» Working data
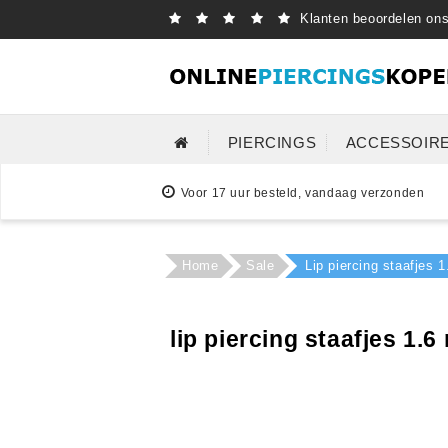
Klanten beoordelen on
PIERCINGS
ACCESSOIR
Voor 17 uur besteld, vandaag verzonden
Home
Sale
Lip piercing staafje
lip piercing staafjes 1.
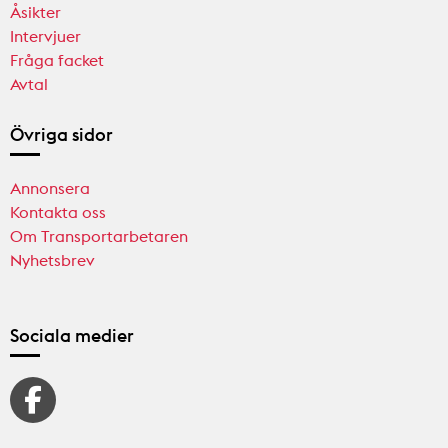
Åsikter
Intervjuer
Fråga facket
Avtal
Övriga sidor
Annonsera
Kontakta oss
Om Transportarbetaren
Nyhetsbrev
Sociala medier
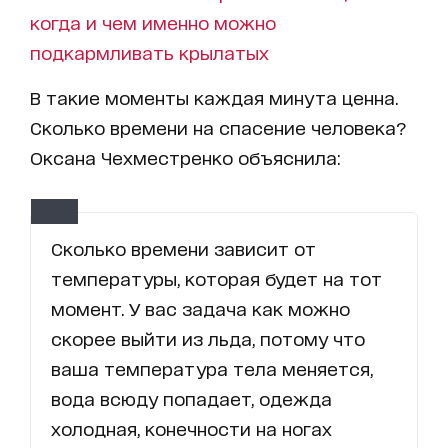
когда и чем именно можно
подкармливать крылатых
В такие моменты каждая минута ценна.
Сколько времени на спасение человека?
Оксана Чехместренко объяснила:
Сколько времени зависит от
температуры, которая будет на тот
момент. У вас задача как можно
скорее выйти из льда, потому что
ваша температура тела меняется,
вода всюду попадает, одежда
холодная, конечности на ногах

---

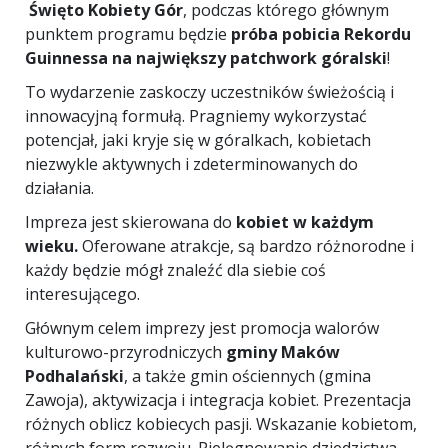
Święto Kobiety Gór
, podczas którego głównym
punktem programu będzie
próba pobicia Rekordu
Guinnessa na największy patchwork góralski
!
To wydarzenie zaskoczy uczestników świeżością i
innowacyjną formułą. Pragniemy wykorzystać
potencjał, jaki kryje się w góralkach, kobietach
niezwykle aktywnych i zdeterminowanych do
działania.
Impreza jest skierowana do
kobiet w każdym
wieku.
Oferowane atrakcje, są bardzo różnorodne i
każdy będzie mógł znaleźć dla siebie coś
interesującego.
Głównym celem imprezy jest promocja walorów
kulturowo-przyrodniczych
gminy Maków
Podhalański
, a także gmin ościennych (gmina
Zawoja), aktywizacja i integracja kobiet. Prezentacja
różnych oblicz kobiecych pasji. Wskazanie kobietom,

» What to produce
Beginning at the line with "вода всюду попадает, одежда" and ending at the line with "холодная, конечности на ногах", reproduce each line of the data above exactly, and add no other lines.

» Answer for the task
вода всюду попадает, одежда
холодная, конечности на ногах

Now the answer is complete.